§ **How to complete this task**
The answer should be the records below, word for word, with every image left out.

──────── Extracted data

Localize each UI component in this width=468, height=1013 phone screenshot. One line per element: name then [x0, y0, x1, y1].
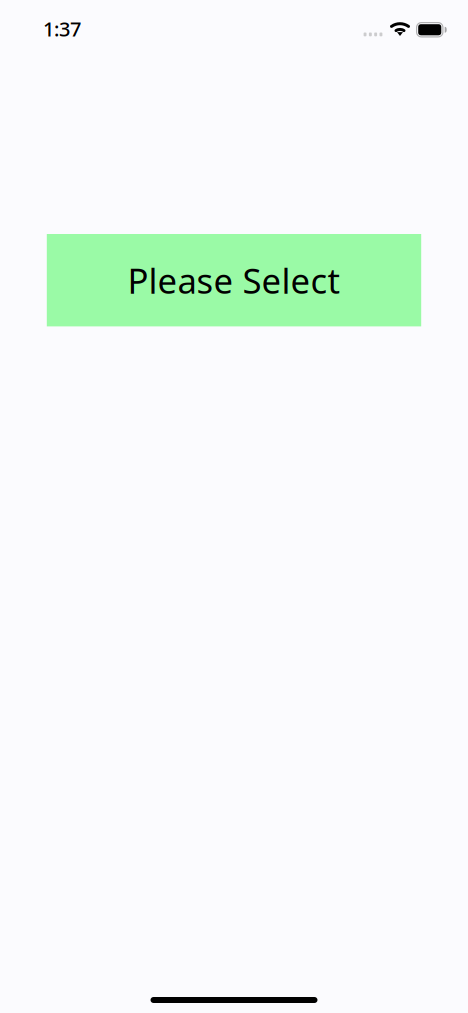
staticText: Please Select [128, 257, 340, 303]
staticText: 1:37 [43, 16, 81, 42]
button[interactable]: Please Select [47, 234, 421, 326]
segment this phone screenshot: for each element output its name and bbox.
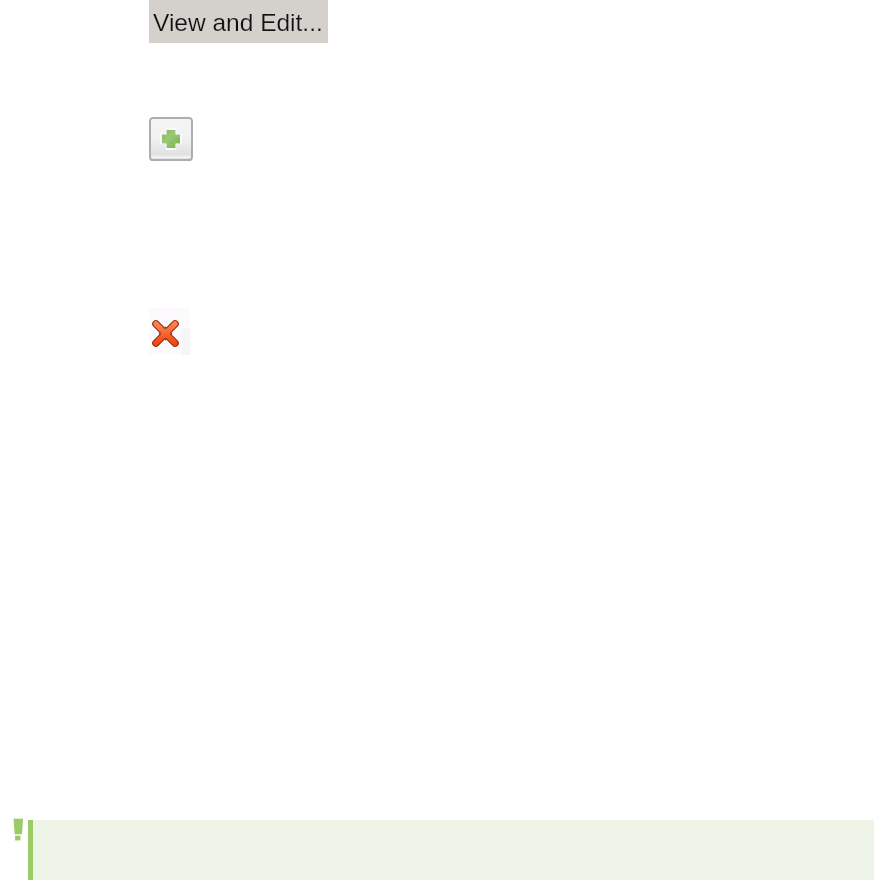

────────────────

§ **Exercise output**
Localize each UI component in this width=468, height=1013 phone screenshot. One line per element: name then [x0, y0, x1, y1].
staticText: Please Select [128, 257, 340, 303]
staticText: 1:37 [43, 16, 81, 42]
button[interactable]: Please Select [47, 234, 421, 326]
segment this phone screenshot: for each element output its name and bbox.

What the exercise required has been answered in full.